The financial crisis comes at a bad time for major pharmaceutical companies, which are also bracing for the patents on a number of big selling drugs to expire, opening them up to generic competition.

Speaking at another conference session, Steve Wicks, vice president of Worldwide Pharmaceutical Sciences at Pfizer, noted that it is normal for a drug to lose 60% of its market share in the first year of generic competition. Wicks cautions that new big sellers are not coming on to the market in time to fill the gaps from the big blockbusters about to lose their patents.

“We are beginning to move into the unsustainable cycle,” he said.


Although not new, the numbers in both men’s presentations are still eye-watering. Vose notes it costs nearly $900 million to bring one new drug to market; only 1 in 5,000 new compounds actually make it to market; and 80% of drugs that do make it to market don’t show a return on investment.

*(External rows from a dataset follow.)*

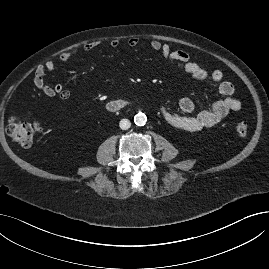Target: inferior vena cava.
Returning <instances> with one entry per match:
<instances>
[{
    "mask_svg": "<svg viewBox=\"0 0 269 269\" xmlns=\"http://www.w3.org/2000/svg\"><path fill=\"white\" fill-rule=\"evenodd\" d=\"M119 126L121 129L126 130V129L130 128L131 123L128 119H122L119 123Z\"/></svg>",
    "mask_w": 269,
    "mask_h": 269,
    "instance_id": "inferior-vena-cava-1",
    "label": "inferior vena cava"
}]
</instances>
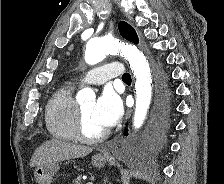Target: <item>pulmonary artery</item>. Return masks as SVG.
Instances as JSON below:
<instances>
[{"label": "pulmonary artery", "instance_id": "pulmonary-artery-1", "mask_svg": "<svg viewBox=\"0 0 224 184\" xmlns=\"http://www.w3.org/2000/svg\"><path fill=\"white\" fill-rule=\"evenodd\" d=\"M125 74L121 64L117 61H112L98 68L82 74L79 79L88 84L102 85L106 81L114 77H122Z\"/></svg>", "mask_w": 224, "mask_h": 184}]
</instances>
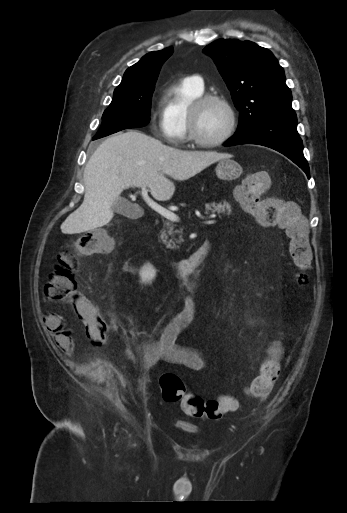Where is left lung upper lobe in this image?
Wrapping results in <instances>:
<instances>
[{
	"label": "left lung upper lobe",
	"instance_id": "1",
	"mask_svg": "<svg viewBox=\"0 0 347 513\" xmlns=\"http://www.w3.org/2000/svg\"><path fill=\"white\" fill-rule=\"evenodd\" d=\"M240 111L236 134L272 117L296 116L283 68L266 48L250 41L219 39L204 48Z\"/></svg>",
	"mask_w": 347,
	"mask_h": 513
}]
</instances>
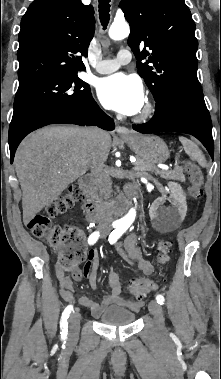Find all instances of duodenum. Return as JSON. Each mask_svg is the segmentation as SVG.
<instances>
[{
  "label": "duodenum",
  "mask_w": 221,
  "mask_h": 379,
  "mask_svg": "<svg viewBox=\"0 0 221 379\" xmlns=\"http://www.w3.org/2000/svg\"><path fill=\"white\" fill-rule=\"evenodd\" d=\"M80 186L87 193V199L84 202V212L86 219L91 222H100L106 216L114 215L119 216L126 212L130 206V197L135 194L134 188H128L127 195L118 197L110 205L99 203L92 189V178L84 176L80 180Z\"/></svg>",
  "instance_id": "obj_1"
}]
</instances>
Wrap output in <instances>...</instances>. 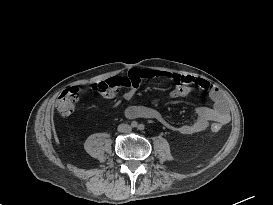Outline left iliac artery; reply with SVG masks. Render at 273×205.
I'll use <instances>...</instances> for the list:
<instances>
[{
	"mask_svg": "<svg viewBox=\"0 0 273 205\" xmlns=\"http://www.w3.org/2000/svg\"><path fill=\"white\" fill-rule=\"evenodd\" d=\"M138 128H139L140 130H144L145 126H144L143 124H140V125L138 126Z\"/></svg>",
	"mask_w": 273,
	"mask_h": 205,
	"instance_id": "obj_1",
	"label": "left iliac artery"
}]
</instances>
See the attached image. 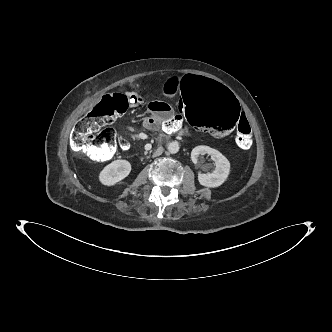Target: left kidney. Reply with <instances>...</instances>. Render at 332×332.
Listing matches in <instances>:
<instances>
[{
	"label": "left kidney",
	"mask_w": 332,
	"mask_h": 332,
	"mask_svg": "<svg viewBox=\"0 0 332 332\" xmlns=\"http://www.w3.org/2000/svg\"><path fill=\"white\" fill-rule=\"evenodd\" d=\"M208 154L210 159L214 162L215 169L211 173L198 174V181L202 186L215 188L222 185L230 173V162L218 150L210 148L209 146L200 145L193 148L191 152V160L194 164L199 165L203 170L209 167L204 165L203 160L199 158L201 155Z\"/></svg>",
	"instance_id": "obj_1"
}]
</instances>
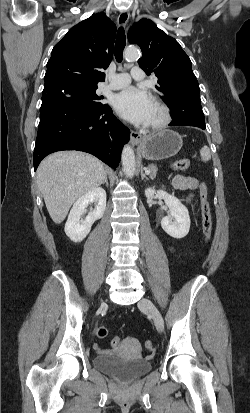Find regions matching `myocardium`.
<instances>
[{"label": "myocardium", "instance_id": "f54148a6", "mask_svg": "<svg viewBox=\"0 0 250 413\" xmlns=\"http://www.w3.org/2000/svg\"><path fill=\"white\" fill-rule=\"evenodd\" d=\"M154 106L159 112V119L152 124H148L147 128L152 131H159L164 129L171 122V110L169 106L160 99H154Z\"/></svg>", "mask_w": 250, "mask_h": 413}]
</instances>
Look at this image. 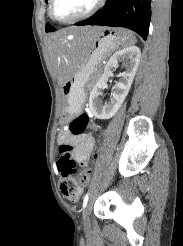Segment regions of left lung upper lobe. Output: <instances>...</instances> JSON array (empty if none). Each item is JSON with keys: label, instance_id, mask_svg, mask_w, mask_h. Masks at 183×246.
Listing matches in <instances>:
<instances>
[{"label": "left lung upper lobe", "instance_id": "5c2ea615", "mask_svg": "<svg viewBox=\"0 0 183 246\" xmlns=\"http://www.w3.org/2000/svg\"><path fill=\"white\" fill-rule=\"evenodd\" d=\"M48 0H45V2L47 3ZM50 31H55L54 27H52L50 24L46 25V32H50Z\"/></svg>", "mask_w": 183, "mask_h": 246}]
</instances>
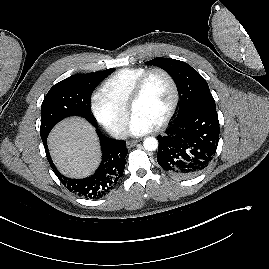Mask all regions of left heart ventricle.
I'll return each mask as SVG.
<instances>
[{"label": "left heart ventricle", "mask_w": 269, "mask_h": 269, "mask_svg": "<svg viewBox=\"0 0 269 269\" xmlns=\"http://www.w3.org/2000/svg\"><path fill=\"white\" fill-rule=\"evenodd\" d=\"M171 101L172 88L168 79L156 73L150 77L142 97L133 107L132 114L155 126L167 113Z\"/></svg>", "instance_id": "b2bd125f"}]
</instances>
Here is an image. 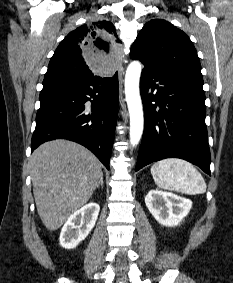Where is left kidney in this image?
Masks as SVG:
<instances>
[{
	"mask_svg": "<svg viewBox=\"0 0 233 283\" xmlns=\"http://www.w3.org/2000/svg\"><path fill=\"white\" fill-rule=\"evenodd\" d=\"M145 204L153 217L168 227L179 225L192 207L191 200L159 190L149 191Z\"/></svg>",
	"mask_w": 233,
	"mask_h": 283,
	"instance_id": "obj_1",
	"label": "left kidney"
}]
</instances>
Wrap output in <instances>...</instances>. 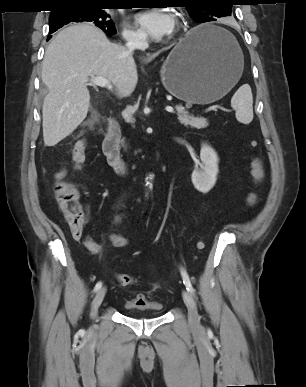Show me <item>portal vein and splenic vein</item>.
I'll return each mask as SVG.
<instances>
[{"label": "portal vein and splenic vein", "mask_w": 306, "mask_h": 387, "mask_svg": "<svg viewBox=\"0 0 306 387\" xmlns=\"http://www.w3.org/2000/svg\"><path fill=\"white\" fill-rule=\"evenodd\" d=\"M90 83L94 84V85H97L99 87H105V88H107L109 90H112V88H113L111 83L106 78H103V77H92L90 79ZM165 109L169 113H173L174 112V109L171 106H167ZM205 123H206V120L202 119V124L204 125Z\"/></svg>", "instance_id": "obj_1"}]
</instances>
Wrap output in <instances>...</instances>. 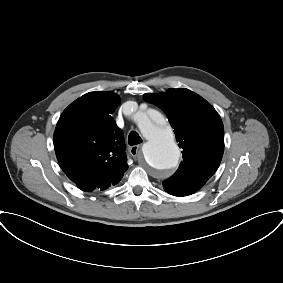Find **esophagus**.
I'll list each match as a JSON object with an SVG mask.
<instances>
[{
    "label": "esophagus",
    "mask_w": 283,
    "mask_h": 283,
    "mask_svg": "<svg viewBox=\"0 0 283 283\" xmlns=\"http://www.w3.org/2000/svg\"><path fill=\"white\" fill-rule=\"evenodd\" d=\"M141 145H134L129 148V152L133 158H136L141 154L140 152Z\"/></svg>",
    "instance_id": "34e87169"
}]
</instances>
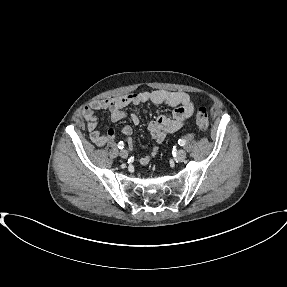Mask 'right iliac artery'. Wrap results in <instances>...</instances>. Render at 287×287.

It’s not all bad news; Vose told the conference there are opportunities in unmet needs, in the world’s aging population, and in biologic products. Another vital arena is likely to be the developing world. “It is fantastically important for us to stop this UK-centric or Western-centric view of the world,” says Vose.

Innovation is key, he told the BPC, and trying to produce slightly different drugs with only a small advantage over existing products – so-called ‘me too’ drugs – is a dead strategy. “The day of the ‘me too’ is pretty uninteresting now,” he says.

In a similar vein, Wicks told the conference, “if we keep trying to resolve isomers and all the cynical stuff, we’re not [going to be sustainable].”